Dataset entries

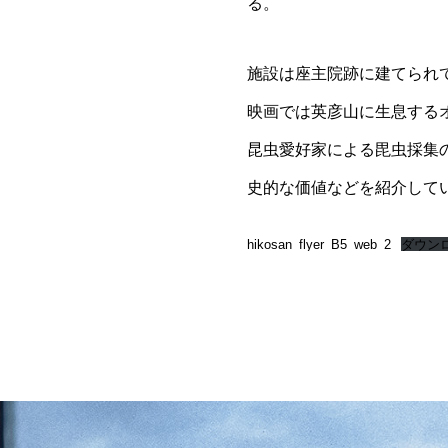
る。
施設は座主院跡に建てられ
映画では英彦山に生息する
昆虫愛好家による毘虫採集
史的な価値などを紹介して
hikosan_flyer_B5_web_2
ダウン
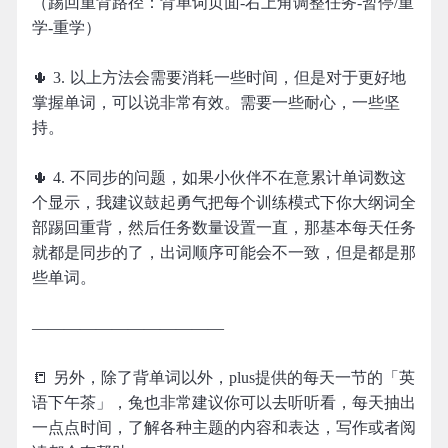
（踢回重背路径：背单词页面-右上角调整任务-暂停/重
学-重学）
🌵 3. 以上方法会需要消耗一些时间，但是对于更好地
掌握单词，可以说非常有效。需要一些耐心，一些坚
持。
🌵 4. 不同步的问题，如果小伙伴不在意累计单词数这
个显示，我建议鼓起勇气把每个训练模式下你大纲词全
部踢回重背，然后任务数量设置一直，那基本每天任务
就都是同步的了，出词顺序可能会不一致，但是都是那
些单词。
————————————
📒 另外，除了背单词以外，plus提供的每天一节的「英
语下午茶」，兔也非常建议你可以去听听看，每天抽出
一点点时间，了解各种主题的内容和表达，写作或者阅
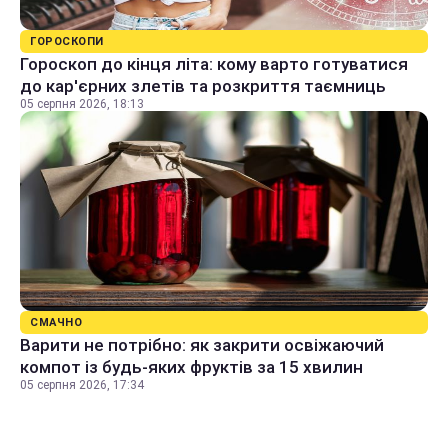
ГОРОСКОПИ
Гороскоп до кінця літа: кому варто готуватися
до кар'єрних злетів та розкриття таємниць
05 серпня 2026, 18:13
СМАЧНО
Варити не потрібно: як закрити освіжаючий
компот із будь-яких фруктів за 15 хвилин
05 серпня 2026, 17:34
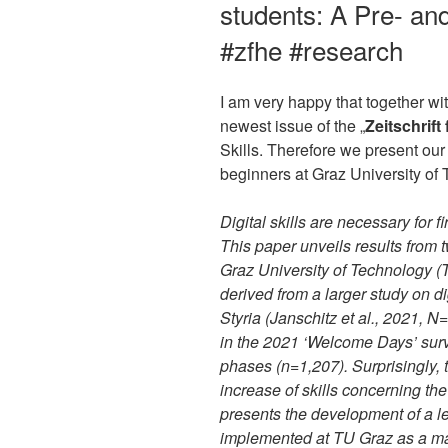
students: A Pre- an
#zfhe #research
I am very happy that together wi
newest issue of the „
Zeitschrif
Skills. Therefore we present our 
beginners at Graz University of
Digital skills are necessary for f
This paper unveils results from 
Graz University of Technology (
derived from a larger study on di
Styria (Janschitz et al., 2021,
in the 2021 ‘Welcome Days’ surv
phases (n=1,207). Surprisingly, 
increase of skills concerning the 
presents the development of a lec
implemented at TU Graz as a m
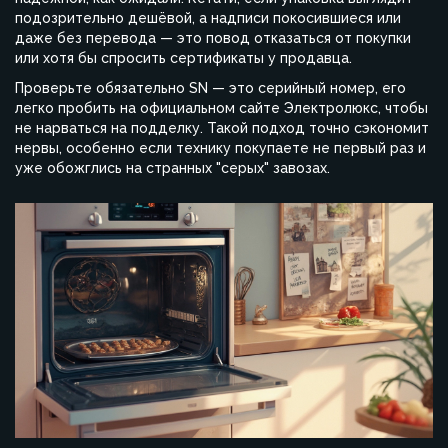
подозрительно дешёвой, а надписи покосившиеся или
даже без перевода — это повод отказаться от покупки
или хотя бы спросить сертификаты у продавца.
Проверьте обязательно SN — это серийный номер, его
легко пробить на официальном сайте Электролюкс, чтобы
не нарваться на подделку. Такой подход точно сэкономит
нервы, особенно если технику покупаете не первый раз и
уже обожглись на странных "серых" завозах.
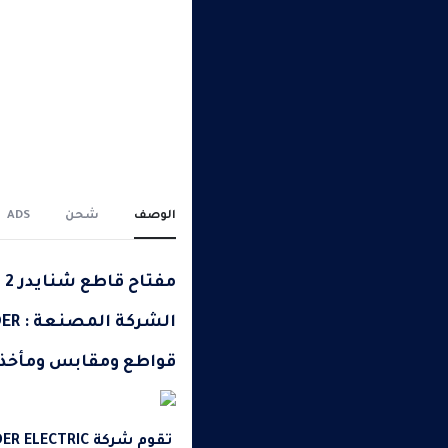
الوصف
شحن
ADS
مفتاح قاطع شنايدر 2 فاز 10 كيلو
الشركة المصنعة : SCHNEIDER
قواطع ومقابس ومأخذ 
تقوم شركة
DER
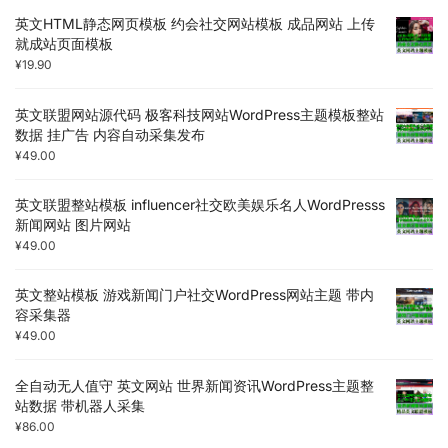
英文HTML静态网页模板 约会社交网站模板 成品网站 上传
就成站页面模板
¥
19.90
英文联盟网站源代码 极客科技网站WordPress主题模板整站
数据 挂广告 内容自动采集发布
¥
49.00
英文联盟整站模板 influencer社交欧美娱乐名人WordPresss
新闻网站 图片网站
¥
49.00
英文整站模板 游戏新闻门户社交WordPress网站主题 带内
容采集器
¥
49.00
全自动无人值守 英文网站 世界新闻资讯WordPress主题整
站数据 带机器人采集
¥
86.00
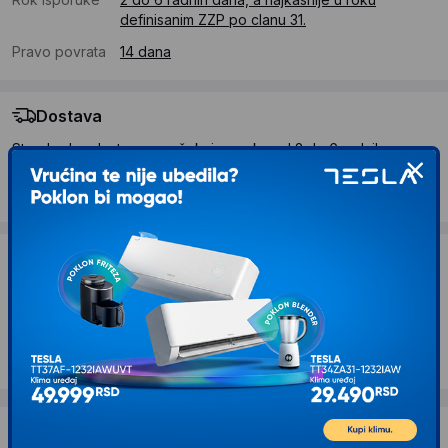
definisanim ZZP po clanu 31.
Pravo povrata
14 dana
Dostava
Standardna dostava se očekuje u roku od 2 do 6 radnih
dana
Troskovi dostave 490 RSD
Želite li ponudu za firmu?
Kontaktirajte nas
Opis proizvoda PILSAN Tobogan i koš slon
Dostava i povrat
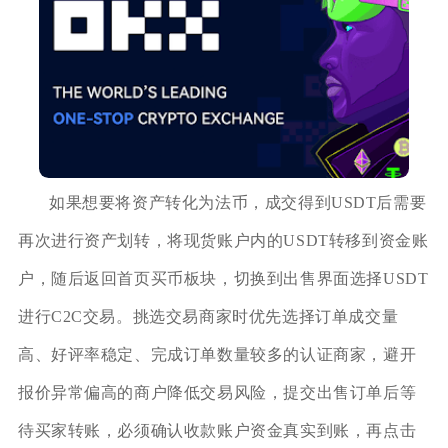
如果想要将资产转化为法币，成交得到USDT后需要
再次进行资产划转，将现货账户内的USDT转移到资金账
户，随后返回首页买币板块，切换到出售界面选择USDT
进行C2C交易。挑选交易商家时优先选择订单成交量
高、好评率稳定、完成订单数量较多的认证商家，避开
报价异常偏高的商户降低交易风险，提交出售订单后等
待买家转账，必须确认收款账户资金真实到账，再点击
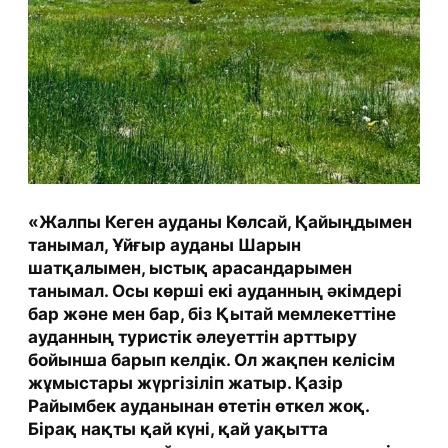
«Жалпы Кеген ауданы Көлсай, Қайыңдымен
танымал, Ұйғыр ауданы Шарын
шатқалымен, ыстық арасандарымен
танымал. Осы көрші екі ауданның әкімдері
бар және мен бар, біз Қытай мемлекеттіне
ауданның туристік әлеуеттін арттыру
бойынша барып келдік. Ол жақпен келісім
жұмыстары жүргізіліп жатыр. Қазір
Райымбек ауданынан өтетін өткел жоқ.
Бірақ нақты қай күні, қай уақытта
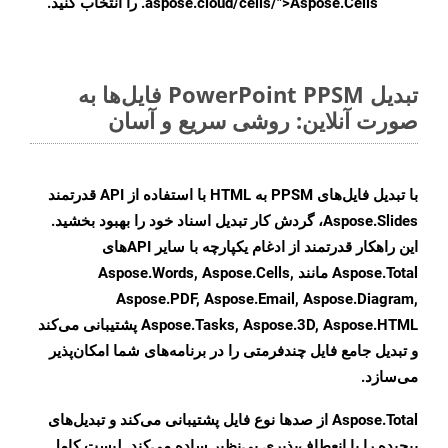
.aspose.cloud/cells/">Aspose.Cells را انتخاب کنید.
تبدیل PowerPoint PPSM فایل‌ها به
صورت آنلاین: روشی سریع و آسان
با تبدیل فایل‌های PPSM به HTML با استفاده از API قدرتمند
Aspose.Slides، گردش کار تبدیل اسناد خود را بهبود بخشید.
این راهکار قدرتمند از ادغام یکپارچه با سایر APIهای
Aspose.Total مانند Aspose.Words, Aspose.Cells,
Aspose.PDF, Aspose.Email, Aspose.Diagram,
Aspose.Tasks, Aspose.3D, Aspose.HTML پشتیبانی می‌کند
و تبدیل جامع فایل چندفرمتی را در برنامه‌های شما امکان‌پذیر
می‌سازد.
Aspose.Total از صدها نوع فایل پشتیبانی می‌کند و تبدیل‌های
پیچیده را با انعطاف‌پذیری بی‌نظیر ساده می‌کند. لیست کامل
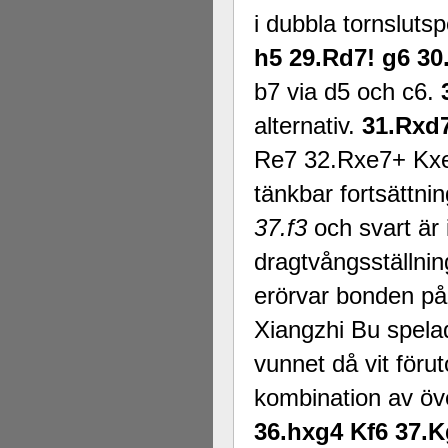
i dubbla tornslutsp
h5 29.Rd7! g6 3
b7 via d5 och c6.
alternativ.
31.Rxd
Re7 32.Rxe7+ Kxe7 
tänkbar fortsättn
37.f3
och svart är 
dragtvångsställnin
erörvar bonden p
Xiangzhi Bu spelad
vunnet då vit föru
kombination av öve
36.hxg4 Kf6 37.K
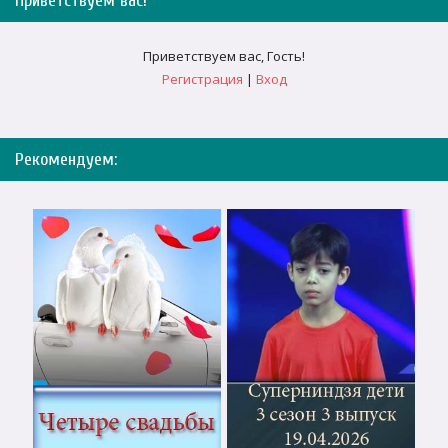
Приветствуем вас
!
Приветствуем вас
,
Гость
!
Регистрация
|
Вход
Рекомендуем:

## EXERCISE DETAILS
Copy the lines above exactly, starting at the one with "部踢回重背，然后任务数量设置一直，那基本每天任务" and ending at the one with "Проверьте обязательно SN", both included. Leave out any pictures and add nothing else.

## ANSWER TO THIS TASK
部踢回重背，然后任务数量设置一直，那基本每天任务
就都是同步的了，出词顺序可能会不一致，但是都是那
些单词。
————————————
📒 另外，除了背单词以外，plus提供的每天一节的「英
语下午茶」，兔也非常建议你可以去听听看，每天抽出
一点点时间，了解各种主题的内容和表达，写作或者阅
ГОРОСКОПИ
Гороскоп до кінця літа: кому варто готуватися
до кар'єрних злетів та розкриття таємниць
05 серпня 2026, 18:13
СМАЧНО
Варити не потрібно: як закрити освіжаючий
компот із будь-яких фруктів за 15 хвилин
05 серпня 2026, 17:34
students: A Pre- an
#zfhe #research
I am very happy that together wi
newest issue of the „
Zeitschrif
Skills. Therefore we present our 
beginners at Graz University of
Digital skills are necessary for f
This paper unveils results from 
Graz University of Technology (
derived from a larger study on di
Styria (Janschitz et al., 2021,
in the 2021 ‘Welcome Days’ surv
phases (n=1,207). Surprisingly, 
increase of skills concerning the 
presents the development of a lec
implemented at TU Graz as a m
подозрительно дешёвой, а надписи покосившиеся или
даже без перевода — это повод отказаться от покупки
или хотя бы спросить сертификаты у продавца.
Проверьте обязательно SN — это серийный номер, его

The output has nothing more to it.